§ Exercise
Read through the entries below and copy each line where "Help" turns up.

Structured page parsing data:
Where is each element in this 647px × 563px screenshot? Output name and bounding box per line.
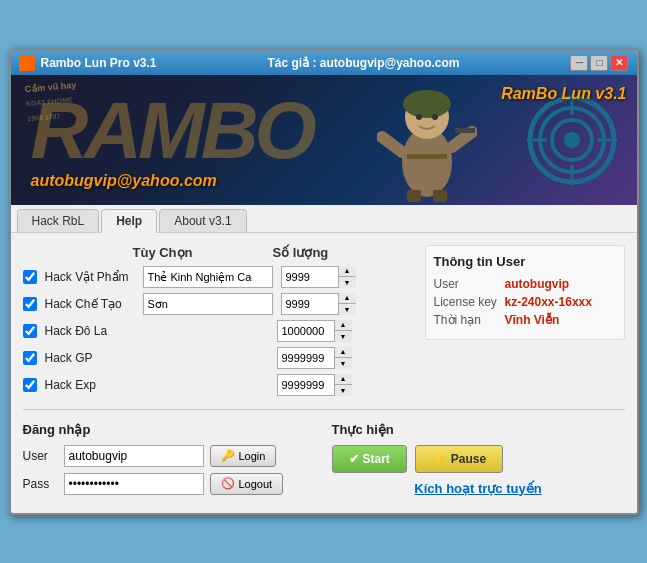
left-panel: Tùy Chọn Số lượng Hack Vật Phẩm Thẻ Kinh… [23,245,409,401]
user-label: User [434,277,499,291]
vat-pham-checkbox[interactable] [23,270,37,284]
banner: RAMBO Cầm vũ hay KOAT FHOME1908 1787 [11,75,637,205]
vat-pham-up[interactable]: ▲ [339,266,356,278]
title-bar: Rambo Lun Pro v3.1 Tác giả : autobugvip@… [11,51,637,75]
title-controls: ─ □ ✕ [570,55,628,71]
login-pass-row: Pass 🚫 Logout [23,473,316,495]
login-title: Đăng nhập [23,422,316,437]
license-value: kz-240xx-16xxx [505,295,592,309]
login-icon: 🔑 [221,449,235,462]
vat-pham-arrows: ▲ ▼ [338,266,356,288]
tab-about[interactable]: About v3.1 [159,209,246,232]
gp-spinbox: ▲ ▼ [277,347,352,369]
che-tao-down[interactable]: ▼ [339,304,356,315]
table-row: Hack Đô La ▲ ▼ [23,320,409,342]
banner-email: autobugvip@yahoo.com [31,172,217,190]
table-row: Hack Chế Tạo Sơn ▲ ▼ [23,293,409,315]
close-button[interactable]: ✕ [610,55,628,71]
do-la-arrows: ▲ ▼ [334,320,352,342]
gp-label: Hack GP [45,351,135,365]
user-info-title: Thông tin User [434,254,616,269]
login-button[interactable]: 🔑 Login [210,445,277,467]
logout-button[interactable]: 🚫 Logout [210,473,284,495]
login-section: Đăng nhập User 🔑 Login Pass 🚫 Logout [23,422,316,501]
table-row: Hack GP ▲ ▼ [23,347,409,369]
login-label-text: Login [239,450,266,462]
vat-pham-down[interactable]: ▼ [339,277,356,288]
gp-down[interactable]: ▼ [335,358,352,369]
col-option-header: Tùy Chọn [133,245,193,260]
action-buttons: ✔ Start ⚡ Pause [332,445,625,473]
exp-up[interactable]: ▲ [335,374,352,386]
svg-line-14 [452,132,472,147]
login-user-input[interactable] [64,445,204,467]
pause-button[interactable]: ⚡ Pause [415,445,503,473]
svg-rect-15 [455,128,475,133]
action-section: Thực hiện ✔ Start ⚡ Pause Kích hoạt trực… [332,422,625,501]
start-icon: ✔ [349,452,359,466]
vat-pham-select-wrapper: Thẻ Kinh Nghiệm Cao [143,266,273,288]
tab-help[interactable]: Help [101,209,157,233]
login-user-row: User 🔑 Login [23,445,316,467]
table-header: Tùy Chọn Số lượng [23,245,409,260]
target-circle [527,95,617,185]
tab-hackrbl[interactable]: Hack RbL [17,209,100,232]
exp-label: Hack Exp [45,378,135,392]
banner-content: RAMBO Cầm vũ hay KOAT FHOME1908 1787 [11,75,637,205]
banner-soldier [377,82,477,205]
che-tao-checkbox[interactable] [23,297,37,311]
expire-label: Thời hạn [434,313,499,327]
maximize-button[interactable]: □ [590,55,608,71]
tab-bar: Hack RbL Help About v3.1 [11,205,637,233]
title-left: Rambo Lun Pro v3.1 [41,56,157,70]
user-info-user-row: User autobugvip [434,277,616,291]
expire-value: Vĩnh Viễn [505,313,560,327]
start-label: Start [363,452,390,466]
exp-checkbox[interactable] [23,378,37,392]
logout-icon: 🚫 [221,477,235,490]
exp-down[interactable]: ▼ [335,385,352,396]
che-tao-select[interactable]: Sơn [143,293,273,315]
banner-graffiti: Cầm vũ hay KOAT FHOME1908 1787 [24,77,79,124]
svg-rect-17 [433,190,447,202]
start-button[interactable]: ✔ Start [332,445,407,473]
app-icon [19,55,35,71]
che-tao-arrows: ▲ ▼ [338,293,356,315]
divider [23,409,625,410]
action-title: Thực hiện [332,422,625,437]
che-tao-select-wrapper: Sơn [143,293,273,315]
user-info-box: Thông tin User User autobugvip License k… [425,245,625,340]
exp-arrows: ▲ ▼ [334,374,352,396]
table-row: Hack Vật Phẩm Thẻ Kinh Nghiệm Cao ▲ ▼ [23,266,409,288]
title-bar-left: Rambo Lun Pro v3.1 [19,55,157,71]
pause-label: Pause [451,452,486,466]
do-la-down[interactable]: ▼ [335,331,352,342]
che-tao-up[interactable]: ▲ [339,293,356,305]
svg-point-11 [416,114,422,120]
login-pass-input[interactable] [64,473,204,495]
vat-pham-spinbox: ▲ ▼ [281,266,356,288]
activate-link[interactable]: Kích hoạt trực tuyến [332,481,625,496]
pause-icon: ⚡ [432,452,447,466]
gp-up[interactable]: ▲ [335,347,352,359]
vat-pham-select[interactable]: Thẻ Kinh Nghiệm Cao [143,266,273,288]
do-la-checkbox[interactable] [23,324,37,338]
do-la-spinbox: ▲ ▼ [277,320,352,342]
banner-brand: RamBo Lun v3.1 [501,85,626,103]
sections-bottom: Đăng nhập User 🔑 Login Pass 🚫 Logout [23,422,625,501]
minimize-button[interactable]: ─ [570,55,588,71]
do-la-label: Hack Đô La [45,324,135,338]
gp-checkbox[interactable] [23,351,37,365]
vat-pham-label: Hack Vật Phẩm [45,270,135,284]
license-label: License key [434,295,499,309]
user-info-license-row: License key kz-240xx-16xxx [434,295,616,309]
exp-spinbox: ▲ ▼ [277,374,352,396]
main-area: Tùy Chọn Số lượng Hack Vật Phẩm Thẻ Kinh… [23,245,625,401]
right-panel: Thông tin User User autobugvip License k… [425,245,625,401]
svg-point-3 [564,132,580,148]
do-la-up[interactable]: ▲ [335,320,352,332]
table-row: Hack Exp ▲ ▼ [23,374,409,396]
user-value: autobugvip [505,277,570,291]
title-center: Tác giả : autobugvip@yahoo.com [267,56,459,70]
svg-line-13 [382,137,402,152]
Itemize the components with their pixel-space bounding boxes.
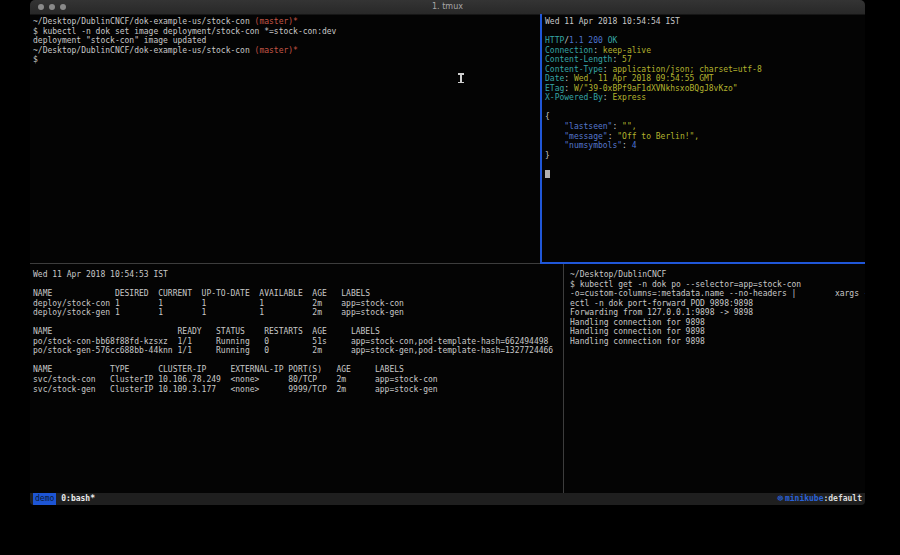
window-titlebar[interactable]: 1. tmux (30, 0, 865, 15)
git-branch: (master)* (250, 46, 298, 55)
tmux-terminal: ~/Desktop/DublinCNCF/dok-example-us/stoc… (30, 14, 865, 493)
k8s-context: minikube (785, 493, 824, 505)
cursor-line (545, 170, 863, 180)
prompt-line: ~/Desktop/DublinCNCF/dok-example-us/stoc… (33, 46, 538, 56)
http-status-line: HTTP/1.1 200 OK (545, 36, 863, 46)
http-header: Content-Length: 57 (545, 55, 863, 65)
pane-port-forward[interactable]: ~/Desktop/DublinCNCF $ kubectl get -n do… (570, 270, 862, 490)
pane-timestamp: Wed 11 Apr 2018 10:54:54 IST (545, 17, 863, 27)
json-field: "message": "Off to Berlin!", (545, 132, 863, 142)
k8s-namespace: :default (823, 493, 862, 505)
window-title: 1. tmux (30, 0, 865, 14)
prompt-path: ~/Desktop/DublinCNCF/dok-example-us/stoc… (33, 46, 250, 55)
maximize-window-icon[interactable] (60, 4, 66, 10)
pane-divider-horizontal-left[interactable] (30, 263, 540, 264)
port-forward-output: ~/Desktop/DublinCNCF $ kubectl get -n do… (570, 270, 862, 346)
prompt-char: $ (33, 55, 538, 65)
http-header: X-Powered-By: Express (545, 93, 863, 103)
mouse-cursor-ibeam (460, 73, 462, 83)
pane-divider-vertical-top[interactable] (540, 14, 542, 263)
deployments-table: NAME DESIRED CURRENT UP-TO-DATE AVAILABL… (33, 289, 561, 318)
git-branch: (master)* (250, 17, 298, 26)
json-brace: } (545, 151, 863, 161)
pane-http-response[interactable]: Wed 11 Apr 2018 10:54:54 IST HTTP/1.1 20… (545, 17, 863, 261)
json-field: "lastseen": "", (545, 122, 863, 132)
minimize-window-icon[interactable] (49, 4, 55, 10)
tmux-status-bar: demo 0:bash* ☸ minikube :default (30, 493, 865, 505)
command-line: $ kubectl -n dok set image deployment/st… (33, 27, 538, 37)
pane-divider-horizontal-right[interactable] (540, 262, 865, 264)
http-header: ETag: W/"39-0xBPf9aF1dXVNkhsxoBQgJ8vKzo" (545, 84, 863, 94)
prompt-path: ~/Desktop/DublinCNCF/dok-example-us/stoc… (33, 17, 250, 26)
kubernetes-helm-icon: ☸ (777, 493, 784, 505)
status-right: ☸ minikube :default (777, 493, 862, 505)
pods-table: NAME READY STATUS RESTARTS AGE LABELS po… (33, 327, 561, 356)
http-header: Connection: keep-alive (545, 46, 863, 56)
traffic-lights (38, 4, 66, 10)
terminal-window: 1. tmux ~/Desktop/DublinCNCF/dok-example… (30, 0, 865, 505)
session-name-badge: demo (33, 493, 56, 505)
pane-shell-top-left[interactable]: ~/Desktop/DublinCNCF/dok-example-us/stoc… (33, 17, 538, 261)
pane-timestamp: Wed 11 Apr 2018 10:54:53 IST (33, 270, 561, 280)
pane-kubectl-get[interactable]: Wed 11 Apr 2018 10:54:53 IST NAME DESIRE… (33, 270, 561, 490)
terminal-cursor (545, 170, 550, 178)
json-field: "numsymbols": 4 (545, 141, 863, 151)
http-header: Content-Type: application/json; charset=… (545, 65, 863, 75)
http-header: Date: Wed, 11 Apr 2018 09:54:55 GMT (545, 74, 863, 84)
close-window-icon[interactable] (38, 4, 44, 10)
command-output: deployment "stock-con" image updated (33, 36, 538, 46)
tmux-window-item[interactable]: 0:bash* (61, 493, 95, 505)
prompt-line: ~/Desktop/DublinCNCF/dok-example-us/stoc… (33, 17, 538, 27)
json-brace: { (545, 112, 863, 122)
pane-divider-vertical-bottom[interactable] (563, 264, 564, 493)
services-table: NAME TYPE CLUSTER-IP EXTERNAL-IP PORT(S)… (33, 365, 561, 394)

§ Output below
tab-help[interactable]: Help [101,209,157,233]
tab-bar: Hack RbL Help About v3.1 [11,205,637,233]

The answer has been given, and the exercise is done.